Transportation from Ireland for crimes committed in Ireland, lasted from 1791 to 1853, ending 15 years earlier than transportation from England. The records of the Chief Secretary's Office, which had responsibility for the Penal system, are the major Irish source of information on transportees. Not all of the relevant records have survived, particularly for the period before 1836, but what does exist can provide a wealth of information. The records were formerly housed in the State Paper Office in Dublin Castle, which is now part of the National Archives of Ireland (NAI).
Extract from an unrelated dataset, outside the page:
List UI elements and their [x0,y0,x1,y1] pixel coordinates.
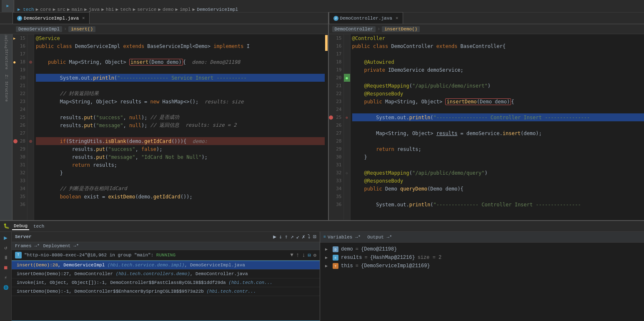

The principal classes of relevant records are as follows:
Prisoners' Petitions and Cases, 1788-1836: these consist of petitions to the Lord Lieutenant for commutation or remission of sentence, and record the crime, trial, sentence, place of origin and family circumstances.
State Prisoners' Petitions: these specifically concern those arrested for participation in the 1798 rebellion, and record the same information as the main series of petitions.
Convict Reference Files, from 1836: these continue the earlier petitions series and can include a wide range of additional material.
Transportation Registers, from 1836: these record all the names of those sentenced to death or transportation, giving the name of the transport ship or the place of detention, are sometimes given as well.
Male Convict Register, 1842-1847: in addition to the information supplied by the Transportation Registers, this volume also gives physical descriptions of the convicts.
Register of Convicts on Convict Ships, 1851-1853: this gives the names, dates and counties of trial of those transported to Van Dieman's land and Western Australia for the period covered.
Free Settlers' Papers, 1828-1852: after serving a minimum of four years, male convicts had the right to request a free passage for their wife and family to join them. The Papers contain lists of those making such a request, along with transportation details and the names and addresses of the wives. A number of petitions from husbands and wives, and prisoners' letters, are also included.
These records were microfilmed and a database was presented to the Australian government and can now be found in many State archives. The NAI retains copies and the database, in particular, can save a great deal of time and effort. www.nationalarchives.ie Early convict arrivals records, making up some of the gaps in the NAI material, are also online at www.pcug.org.au/~ppmay/convicts.htm (Irish Convicts to Australia 1791-1815).